[What to do] Can you find the lines of the listing that include "féminine" and copy every one?

[Data records]
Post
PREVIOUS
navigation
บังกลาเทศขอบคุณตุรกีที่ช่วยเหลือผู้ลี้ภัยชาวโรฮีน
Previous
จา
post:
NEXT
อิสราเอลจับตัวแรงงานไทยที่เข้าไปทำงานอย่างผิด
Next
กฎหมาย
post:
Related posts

---

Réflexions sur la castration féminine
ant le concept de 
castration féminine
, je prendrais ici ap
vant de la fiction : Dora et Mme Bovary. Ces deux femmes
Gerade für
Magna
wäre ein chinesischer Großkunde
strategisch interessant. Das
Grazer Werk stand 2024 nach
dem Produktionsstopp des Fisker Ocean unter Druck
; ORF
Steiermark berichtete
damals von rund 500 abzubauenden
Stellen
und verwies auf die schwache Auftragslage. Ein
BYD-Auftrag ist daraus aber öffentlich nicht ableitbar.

[Your response]
Réflexions sur la castration féminine
castration féminine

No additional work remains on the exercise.